Nasib warga Rohingya di tempat pengungsian kian tak jelas di saat pandemi. Begitu pula kekerasan di tempat asal mereka, Rakhine, pun tak kunjung berhenti.
Oleh
·2 menit baca
Nasib warga Rohingya di tempat pengungsian kian tak jelas di saat pandemi. Begitu pula kekerasan di tempat asal mereka, Rakhine, pun tak kunjung berhenti.
Setelah aksi serangan udara dan bombardir di Rakhine akhir Maret 2020 yang menewaskan 32 warga sipil, kekerasan terus terjadi di Rakhine, Myanmar. Senin (20/4), sopir Organisasi Kesehatan Dunia (WHO), Pyae Sone Win Maung, meninggal akibat tembakan di Rakhine. Beberapa pekan terakhir, Perserikatan Bangsa-Bangsa (PBB) mencatat puluhan warga sipil terbunuh akibat pertempuran antara militer dan kelompok etnis bersenjata Arakan meningkat (Kompas, 22/4).
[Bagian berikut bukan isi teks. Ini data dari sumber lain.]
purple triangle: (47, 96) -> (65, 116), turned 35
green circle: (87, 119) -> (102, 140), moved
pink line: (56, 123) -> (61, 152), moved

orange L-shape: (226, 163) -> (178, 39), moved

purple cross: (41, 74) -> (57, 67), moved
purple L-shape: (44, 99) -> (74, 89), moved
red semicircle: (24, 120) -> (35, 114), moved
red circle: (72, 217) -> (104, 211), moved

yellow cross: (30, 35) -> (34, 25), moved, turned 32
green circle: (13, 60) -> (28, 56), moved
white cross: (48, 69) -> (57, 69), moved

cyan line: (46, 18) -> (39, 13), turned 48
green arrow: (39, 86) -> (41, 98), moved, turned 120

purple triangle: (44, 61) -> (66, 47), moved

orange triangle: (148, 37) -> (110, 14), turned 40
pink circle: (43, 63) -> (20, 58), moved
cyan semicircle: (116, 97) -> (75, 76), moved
Namun, baik militer Myanmar maupun milisi Arakan saling menyalahkan atas kematian pengemudi WHO itu. Kantor PBB di Myanmar mengatakan, pengemudi berusia 28 tahun itu ditembak di dekat pos pemeriksaan militer di kota Minbya. Sayangnya, kantor PBB di Myanmar tidak menyebutkan siapa pelaku penembakan itu.
Pembatasan internet juga telah diterapkan oleh otoritas Bangladesh ke kamp-kamp pengungsi Rohingya di Cox’s Bazar.
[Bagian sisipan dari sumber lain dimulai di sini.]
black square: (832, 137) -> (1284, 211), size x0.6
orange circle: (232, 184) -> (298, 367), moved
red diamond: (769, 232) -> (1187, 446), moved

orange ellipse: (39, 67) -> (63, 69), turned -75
Sekretaris Jenderal PBB Antonio Guterres mengecam keras penyerangan terhadap sopir itu. Ia meminta Myanmar menyelidiki secara transparan dan membawa pelaku ke pengadilan. Inggris dan Amerika Serikat adalah dua negara yang menyerukan diakhirinya pertempuran di Rakhine, paling tidak untuk membantu melindungi masyarakat yang rentan pandemi.
Milisi Arakan dan dua kelompok etnis bersenjata lainnya menyatakan gencatan senjata selama April. Namun, militer menolaknya dengan alasan gencatan senjata sebelumnya yang diusulkan pemerintah tidak diindahkan. ”Pembatasan internet juga telah diterapkan oleh otoritas Bangladesh ke kamp-kamp pengungsi Rohingya di Cox’s Bazar,” kata Juru Bicara Komisi HAM PBB Rupert Colville.
Akibat pemutusan listrik di Rakhine, Colville menyatakan sulit mendapat informasi yang bisa diandalkan tentang kondisi masyarakat sekarang. ”Di saat pandemi Covid-19 ini, kita sulit mengetahui apakah menjaga jarak fisik atau tindakan pencegahan lainnya juga diterapkan di Rakhine. Belum lagi jumlah tahanan melebihi kapasitas penjara,” kata Colville.
Pada Senin, ratusan narapidana Rohingya dikembalikan ke Rakhine dari Yangon setelah muncul kekhawatiran bahwa penjara yang penuh bisa menjadi sarang wabah Covid-19. Sementara di pengungsian, ribuan warga Rohingya naik perahu keluar dari Bangladesh untuk mencari negara ketiga, tetapi sebagian tenggelam dan tewas di Teluk Benggala.
Kekerasan di Rakhine tak terkait dengan kecelakaan laut warga Rohingya. Namun, kekerasan akan terus terjadi di Rakhine selama Myanmar terus menolak memberikan status warga negara kepada mereka. Warga Rohingya telah ratusan tahun tinggal di Rakhine. Namun, Myanmar menyatakan sebagian besar mereka pendatang ilegal.
Seruan gencatan senjata hanya solusi sementara. Myanmar harus terlibat mencarikan solusi permanen, apakah dengan memberikan status kewarganegaraan kepada mereka atau solusi lain yang diterima masyarakat internasional.